High-speed concentration of sorted data streams for triggerless HEP experiments

presented by: Marek Gumiński

### Triggerless High Energy Physics experiments

In classical HEP experiments particles are grouped into bunches, that collide at preset time. Data acquisition may be triggered at that time.

Certain experiments benefit from continuous particle flow resulting in "continuous" collision.

With continuous particle flow, there is no external trigger source, DAQ must be ready to accept data at any time.

Readout data in triggerless experiments consists of continuous stream of small (ie 32 bits) data packets.

Typical data packet contain actual measurement (ADC value) and its timestamp. Other information may be also included.

#### Data Acquisition

Efficient data processing requires readout data to be encapsulated in packets containing entire data from certain time period.

Online creation of time packets requires strictly sorted data stream.

Each FEE sends data whenever it is acquired, producing rising timestamp data stream.

Certain samples may be slightly out of order (maximum disorder should be defined), but generally timestamp is rising.

Data of certain timestamp may be shifted in different FEE streams.

A0 A1 A3 A7 B0 B4 B7 B9 A0 B0 A1 A3 B4 A7 B7 B9

If FEE data streams are not sorted, it has to be done before stream merging. Not included in this presentation.

#### Merging

Buffer (with FIFOs) S inputs to account for shifts in different data streams.

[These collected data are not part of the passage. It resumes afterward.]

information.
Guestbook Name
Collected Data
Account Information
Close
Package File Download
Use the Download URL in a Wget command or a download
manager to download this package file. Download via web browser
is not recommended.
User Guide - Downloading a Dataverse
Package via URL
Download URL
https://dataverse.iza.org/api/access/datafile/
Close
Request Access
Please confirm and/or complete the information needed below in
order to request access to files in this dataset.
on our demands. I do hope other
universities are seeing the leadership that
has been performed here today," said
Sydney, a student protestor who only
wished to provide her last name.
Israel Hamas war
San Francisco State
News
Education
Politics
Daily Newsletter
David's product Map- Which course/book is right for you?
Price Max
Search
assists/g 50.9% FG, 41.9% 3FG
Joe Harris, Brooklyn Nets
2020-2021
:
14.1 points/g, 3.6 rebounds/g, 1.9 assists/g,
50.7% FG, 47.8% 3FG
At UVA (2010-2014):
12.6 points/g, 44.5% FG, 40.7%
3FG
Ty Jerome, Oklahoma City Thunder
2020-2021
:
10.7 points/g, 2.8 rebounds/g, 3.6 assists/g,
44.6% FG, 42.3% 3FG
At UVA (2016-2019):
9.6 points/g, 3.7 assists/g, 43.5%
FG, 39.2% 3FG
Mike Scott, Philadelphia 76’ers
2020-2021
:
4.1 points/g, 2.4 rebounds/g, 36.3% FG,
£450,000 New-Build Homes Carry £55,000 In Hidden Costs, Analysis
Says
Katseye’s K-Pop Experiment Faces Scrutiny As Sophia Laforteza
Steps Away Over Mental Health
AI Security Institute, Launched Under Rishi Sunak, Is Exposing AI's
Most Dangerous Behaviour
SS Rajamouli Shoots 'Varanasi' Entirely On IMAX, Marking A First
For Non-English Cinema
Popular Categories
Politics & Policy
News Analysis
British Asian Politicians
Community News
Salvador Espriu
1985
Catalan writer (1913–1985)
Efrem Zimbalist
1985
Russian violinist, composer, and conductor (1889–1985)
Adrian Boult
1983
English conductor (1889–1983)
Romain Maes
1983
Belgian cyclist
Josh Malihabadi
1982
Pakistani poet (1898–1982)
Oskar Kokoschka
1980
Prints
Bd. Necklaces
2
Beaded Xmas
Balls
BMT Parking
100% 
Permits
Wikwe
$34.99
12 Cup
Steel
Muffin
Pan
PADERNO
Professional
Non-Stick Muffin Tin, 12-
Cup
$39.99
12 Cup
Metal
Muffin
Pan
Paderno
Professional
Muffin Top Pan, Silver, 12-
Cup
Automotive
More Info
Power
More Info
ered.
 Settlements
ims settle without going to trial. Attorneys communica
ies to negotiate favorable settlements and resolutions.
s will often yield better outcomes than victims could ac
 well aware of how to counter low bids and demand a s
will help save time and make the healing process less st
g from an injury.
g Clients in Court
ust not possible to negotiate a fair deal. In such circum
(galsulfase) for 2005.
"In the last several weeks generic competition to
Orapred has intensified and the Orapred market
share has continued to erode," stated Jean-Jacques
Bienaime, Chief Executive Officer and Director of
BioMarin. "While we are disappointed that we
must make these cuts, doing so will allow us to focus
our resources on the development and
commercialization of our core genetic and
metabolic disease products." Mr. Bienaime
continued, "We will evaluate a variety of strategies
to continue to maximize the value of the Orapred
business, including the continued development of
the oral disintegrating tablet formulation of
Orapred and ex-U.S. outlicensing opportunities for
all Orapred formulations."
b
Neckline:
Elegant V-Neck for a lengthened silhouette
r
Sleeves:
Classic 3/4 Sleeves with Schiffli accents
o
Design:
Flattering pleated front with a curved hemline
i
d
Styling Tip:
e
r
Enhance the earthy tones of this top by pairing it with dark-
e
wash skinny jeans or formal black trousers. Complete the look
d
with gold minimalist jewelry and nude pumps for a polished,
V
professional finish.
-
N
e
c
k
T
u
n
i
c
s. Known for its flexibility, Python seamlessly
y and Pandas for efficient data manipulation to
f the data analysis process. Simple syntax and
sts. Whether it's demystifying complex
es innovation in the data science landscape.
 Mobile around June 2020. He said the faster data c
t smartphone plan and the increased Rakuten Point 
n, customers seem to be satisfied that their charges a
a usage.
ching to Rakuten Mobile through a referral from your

Select N oldest sample from all input data FIFOs.

Make sure that no FIFO is empty. New sample on previously empty input may turn out to be older than previously output.



Maximum stream bandwidth is equal to the number of samples going through the pipeline in parallel when all samples are valid (no empty samples).

$$B_{max} = N * f_{clk}$$

Often pipeline has lower bandwidth than the maximum possible (multiple empty cycles).

$$B = K*N*f_{clk}, K \leq 1$$

Maximum output FIFO bandwidth must be higher or equal to the sum of input FIFO bandwidth.

$$B_{out} \geq \sum_{in=0}^{S-1} B_{in}$$

#### Number of input streams

As long as bandwidth condition is fulfilled, the merger may have any number of inputs.



The more inputs, the more comparisons are required to find the oldest sample.

In order to get highest bandwidth, binary tree of two input mergers must be used.

Binary tree require more FIFOs (memory).



#### Bandwidth limitation

Maximum merger bandwidth

$$B_{max} = N * f_{clk}$$

Until now mergers of N=1 were considered.

In order to increase bandwidth, clock frequency had to be increased.

FPGA has clock frequency limitation, where register setup and hold time requirements cannot be fulfilled, causing latching incorrect values in registers.

In practice it is difficult to drive programmable logic blocks with clock frequency higher than 200 Mhz (actual value depend on numerous factors).

When hardware clock frequency limit is reached, increasing the number of output samples per clock cycle is only way to increase merger bandwidth..

#### Multiple samples per clock cycle

In some cases merging require reading one sample from each FIFO



In some cases merging require reading two samples from one FIFO.



In FPGA FIFO may be implemented as block or distributed memory.

It is possible to implement FIFO that allows reading/writing a variable number of samples in distributed memory, but their number is limited.

Block memory FIFOs may only be read/written with predefined number of samples per clock cycle.

### Proposed solution

Two word FIFOs are required.

Basic data buffering should be done in block memory FIFOs.

Distributed FIFO between block FIFO, and actual merger. Enables reading variable number of words.



Further investigation show that if FWFT block FIFO is used, distributed FIFO may be reduced to a register capable of storing single sample.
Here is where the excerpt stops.